**Exercise**
Starting with the line that contains "a) der/die Schriftwart/in", copy every line through the end of the data below, exactly and with nothing added.

Extracted page text data
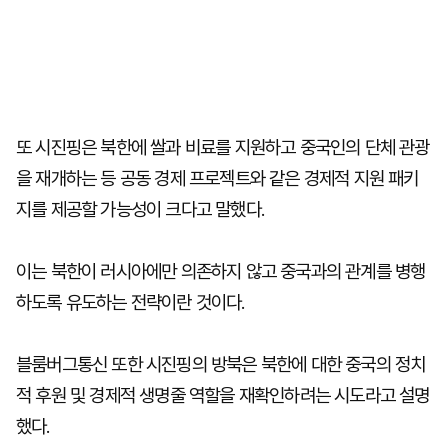
또 시진핑은 북한에 쌀과 비료를 지원하고 중국인의 단체 관광
을 재개하는 등 공동 경제 프로젝트와 같은 경제적 지원 패키
지를 제공할 가능성이 크다고 말했다.
이는 북한이 러시아에만 의존하지 않고 중국과의 관계를 병행
하도록 유도하는 전략이란 것이다.
블룸버그통신 또한 시진핑의 방북은 북한에 대한 중국의 정치
적 후원 및 경제적 생명줄 역할을 재확인하려는 시도라고 설명
했다.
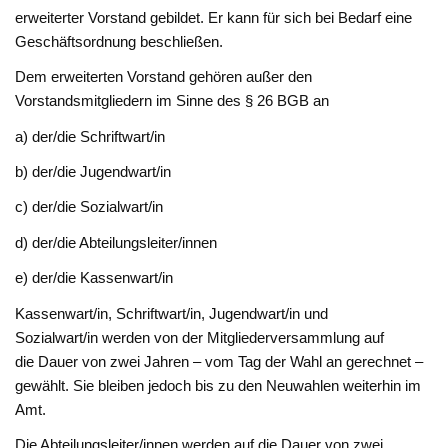
erweiterter Vorstand gebildet. Er kann für sich bei Bedarf eine
Geschäftsordnung beschließen.
Dem erweiterten Vorstand gehören außer den
Vorstandsmitgliedern im Sinne des § 26 BGB an
a) der/die Schriftwart/in
b) der/die Jugendwart/in
c) der/die Sozialwart/in
d) der/die Abteilungsleiter/innen
e) der/die Kassenwart/in
Kassenwart/in, Schriftwart/in, Jugendwart/in und
Sozialwart/in werden von der Mitgliederversammlung auf
die Dauer von zwei Jahren – vom Tag der Wahl an gerechnet –
gewählt. Sie bleiben jedoch bis zu den Neuwahlen weiterhin im
Amt.
Die Abteilungsleiter/innen werden auf die Dauer von zwei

**Response**
a) der/die Schriftwart/in
b) der/die Jugendwart/in
c) der/die Sozialwart/in
d) der/die Abteilungsleiter/innen
e) der/die Kassenwart/in
Kassenwart/in, Schriftwart/in, Jugendwart/in und
Sozialwart/in werden von der Mitgliederversammlung auf
die Dauer von zwei Jahren – vom Tag der Wahl an gerechnet –
gewählt. Sie bleiben jedoch bis zu den Neuwahlen weiterhin im
Amt.
Die Abteilungsleiter/innen werden auf die Dauer von zwei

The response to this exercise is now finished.